-- SUPPLIED MATERIAL follows --
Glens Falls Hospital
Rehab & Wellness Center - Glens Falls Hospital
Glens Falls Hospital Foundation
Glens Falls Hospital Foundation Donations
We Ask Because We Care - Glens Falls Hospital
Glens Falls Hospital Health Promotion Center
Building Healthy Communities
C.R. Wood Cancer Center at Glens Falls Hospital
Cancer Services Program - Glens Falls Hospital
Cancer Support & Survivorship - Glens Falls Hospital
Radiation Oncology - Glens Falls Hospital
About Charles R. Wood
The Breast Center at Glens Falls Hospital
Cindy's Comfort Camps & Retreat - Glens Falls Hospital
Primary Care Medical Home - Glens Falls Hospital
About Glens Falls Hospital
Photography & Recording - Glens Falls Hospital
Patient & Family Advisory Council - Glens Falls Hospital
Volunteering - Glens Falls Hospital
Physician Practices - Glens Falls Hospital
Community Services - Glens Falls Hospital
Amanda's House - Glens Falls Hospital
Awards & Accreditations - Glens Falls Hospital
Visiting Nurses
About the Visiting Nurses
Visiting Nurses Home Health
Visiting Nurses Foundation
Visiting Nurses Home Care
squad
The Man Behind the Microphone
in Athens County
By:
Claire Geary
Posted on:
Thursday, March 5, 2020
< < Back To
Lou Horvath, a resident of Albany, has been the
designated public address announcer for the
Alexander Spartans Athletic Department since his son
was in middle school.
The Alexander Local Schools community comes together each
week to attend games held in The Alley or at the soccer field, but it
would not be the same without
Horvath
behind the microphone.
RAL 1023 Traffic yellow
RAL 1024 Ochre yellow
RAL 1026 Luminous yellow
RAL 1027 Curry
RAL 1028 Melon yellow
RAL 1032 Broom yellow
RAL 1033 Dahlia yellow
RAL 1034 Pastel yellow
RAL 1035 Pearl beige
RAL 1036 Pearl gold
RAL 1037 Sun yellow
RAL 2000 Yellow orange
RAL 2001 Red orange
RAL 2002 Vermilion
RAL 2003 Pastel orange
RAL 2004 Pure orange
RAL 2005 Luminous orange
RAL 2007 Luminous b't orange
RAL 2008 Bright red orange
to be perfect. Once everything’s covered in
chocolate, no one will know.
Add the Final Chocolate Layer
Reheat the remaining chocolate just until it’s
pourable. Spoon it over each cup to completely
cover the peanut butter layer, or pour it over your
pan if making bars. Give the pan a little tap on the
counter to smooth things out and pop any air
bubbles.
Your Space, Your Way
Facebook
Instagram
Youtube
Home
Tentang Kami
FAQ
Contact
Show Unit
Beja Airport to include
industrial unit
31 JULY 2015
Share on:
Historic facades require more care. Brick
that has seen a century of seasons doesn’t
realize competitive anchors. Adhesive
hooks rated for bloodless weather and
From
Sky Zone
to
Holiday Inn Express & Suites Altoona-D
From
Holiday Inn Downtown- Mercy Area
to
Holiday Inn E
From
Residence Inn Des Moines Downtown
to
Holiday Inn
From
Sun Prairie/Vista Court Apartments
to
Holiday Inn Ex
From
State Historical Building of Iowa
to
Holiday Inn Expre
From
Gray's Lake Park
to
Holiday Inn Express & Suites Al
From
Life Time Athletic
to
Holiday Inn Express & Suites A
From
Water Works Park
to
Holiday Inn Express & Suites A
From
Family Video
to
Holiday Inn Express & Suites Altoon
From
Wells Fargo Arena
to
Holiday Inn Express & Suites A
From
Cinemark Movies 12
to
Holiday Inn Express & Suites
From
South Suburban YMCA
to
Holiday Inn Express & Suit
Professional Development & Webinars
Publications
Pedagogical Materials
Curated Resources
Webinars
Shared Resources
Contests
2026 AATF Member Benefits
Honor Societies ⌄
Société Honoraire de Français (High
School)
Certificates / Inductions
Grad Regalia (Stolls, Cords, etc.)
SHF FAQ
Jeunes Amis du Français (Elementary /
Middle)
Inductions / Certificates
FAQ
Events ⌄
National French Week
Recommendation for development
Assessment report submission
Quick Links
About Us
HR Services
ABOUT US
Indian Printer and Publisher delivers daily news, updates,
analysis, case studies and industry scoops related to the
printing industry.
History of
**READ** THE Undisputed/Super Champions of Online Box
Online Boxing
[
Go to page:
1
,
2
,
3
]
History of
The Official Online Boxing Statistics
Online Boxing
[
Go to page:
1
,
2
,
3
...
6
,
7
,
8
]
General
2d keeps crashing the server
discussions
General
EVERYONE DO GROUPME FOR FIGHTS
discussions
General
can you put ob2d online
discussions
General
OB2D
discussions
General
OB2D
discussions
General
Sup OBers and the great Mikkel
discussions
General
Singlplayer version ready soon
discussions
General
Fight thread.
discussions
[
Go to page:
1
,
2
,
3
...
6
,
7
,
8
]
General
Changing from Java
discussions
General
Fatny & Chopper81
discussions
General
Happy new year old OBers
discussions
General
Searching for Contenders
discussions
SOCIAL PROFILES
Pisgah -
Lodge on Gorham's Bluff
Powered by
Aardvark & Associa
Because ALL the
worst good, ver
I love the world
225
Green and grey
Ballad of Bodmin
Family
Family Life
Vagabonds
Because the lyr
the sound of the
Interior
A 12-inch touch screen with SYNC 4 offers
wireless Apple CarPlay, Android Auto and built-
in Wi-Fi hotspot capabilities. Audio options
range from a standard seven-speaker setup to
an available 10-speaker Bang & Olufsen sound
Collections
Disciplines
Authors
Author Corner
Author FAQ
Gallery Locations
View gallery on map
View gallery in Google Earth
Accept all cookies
-- SUPPLIED MATERIAL concluded --
▶ TASK DIRECTIONS:
Search the data for "Alexander". Copy each line that has it.

▶ EXERCISE RESPONSE:
Alexander Spartans Athletic Department since his son
The Alexander Local Schools community comes together each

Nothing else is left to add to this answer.